[Transcribed page contents]
● ● ●

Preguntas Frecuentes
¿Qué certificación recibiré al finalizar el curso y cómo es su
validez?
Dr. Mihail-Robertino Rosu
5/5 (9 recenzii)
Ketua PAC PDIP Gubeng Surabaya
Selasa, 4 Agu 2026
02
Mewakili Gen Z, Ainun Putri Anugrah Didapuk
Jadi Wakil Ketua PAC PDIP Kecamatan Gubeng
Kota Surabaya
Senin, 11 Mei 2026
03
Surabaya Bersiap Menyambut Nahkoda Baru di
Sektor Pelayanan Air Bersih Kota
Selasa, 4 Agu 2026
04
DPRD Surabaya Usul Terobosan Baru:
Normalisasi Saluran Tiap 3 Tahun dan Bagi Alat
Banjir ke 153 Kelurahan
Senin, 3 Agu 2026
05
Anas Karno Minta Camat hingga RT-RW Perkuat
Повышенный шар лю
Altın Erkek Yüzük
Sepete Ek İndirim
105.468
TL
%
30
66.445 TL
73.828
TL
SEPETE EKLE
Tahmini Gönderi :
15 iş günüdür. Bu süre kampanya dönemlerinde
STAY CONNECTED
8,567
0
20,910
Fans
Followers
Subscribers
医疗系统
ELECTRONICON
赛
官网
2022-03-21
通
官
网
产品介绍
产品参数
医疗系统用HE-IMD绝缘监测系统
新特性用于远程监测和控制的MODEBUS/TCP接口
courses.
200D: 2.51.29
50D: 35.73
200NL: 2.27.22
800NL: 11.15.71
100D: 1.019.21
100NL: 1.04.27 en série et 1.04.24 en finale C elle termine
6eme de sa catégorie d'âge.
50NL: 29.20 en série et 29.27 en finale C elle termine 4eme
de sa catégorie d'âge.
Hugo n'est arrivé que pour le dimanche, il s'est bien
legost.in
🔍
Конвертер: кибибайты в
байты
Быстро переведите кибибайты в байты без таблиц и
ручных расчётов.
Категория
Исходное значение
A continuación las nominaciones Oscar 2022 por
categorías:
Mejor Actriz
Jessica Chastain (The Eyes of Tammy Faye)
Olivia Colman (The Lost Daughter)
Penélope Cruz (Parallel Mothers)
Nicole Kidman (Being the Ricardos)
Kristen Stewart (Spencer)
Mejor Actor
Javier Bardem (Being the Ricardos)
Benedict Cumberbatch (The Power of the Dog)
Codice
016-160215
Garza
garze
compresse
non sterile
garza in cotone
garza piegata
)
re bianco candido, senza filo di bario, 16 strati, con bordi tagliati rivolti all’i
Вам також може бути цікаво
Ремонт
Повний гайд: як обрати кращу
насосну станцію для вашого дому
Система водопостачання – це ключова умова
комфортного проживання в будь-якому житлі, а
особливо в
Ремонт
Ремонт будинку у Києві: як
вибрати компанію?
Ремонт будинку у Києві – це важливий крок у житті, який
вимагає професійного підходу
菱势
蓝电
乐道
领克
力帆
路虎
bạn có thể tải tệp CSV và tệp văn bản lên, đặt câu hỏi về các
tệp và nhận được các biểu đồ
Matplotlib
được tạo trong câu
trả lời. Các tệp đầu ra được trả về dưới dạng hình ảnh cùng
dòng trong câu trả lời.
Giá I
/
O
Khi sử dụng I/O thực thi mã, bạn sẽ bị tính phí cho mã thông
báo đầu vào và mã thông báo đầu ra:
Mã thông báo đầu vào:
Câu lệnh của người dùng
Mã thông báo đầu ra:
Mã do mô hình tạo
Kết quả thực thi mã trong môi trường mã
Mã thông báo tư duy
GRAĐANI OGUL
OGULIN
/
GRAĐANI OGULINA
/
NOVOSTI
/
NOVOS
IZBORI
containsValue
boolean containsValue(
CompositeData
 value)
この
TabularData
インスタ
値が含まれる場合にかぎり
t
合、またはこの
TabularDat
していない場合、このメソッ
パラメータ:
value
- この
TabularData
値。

● ● ●

** Description of the task **
Where a line of the records contains the word "Gubeng", copy that line.

** The answer **
Ketua PAC PDIP Gubeng Surabaya
Jadi Wakil Ketua PAC PDIP Kecamatan Gubeng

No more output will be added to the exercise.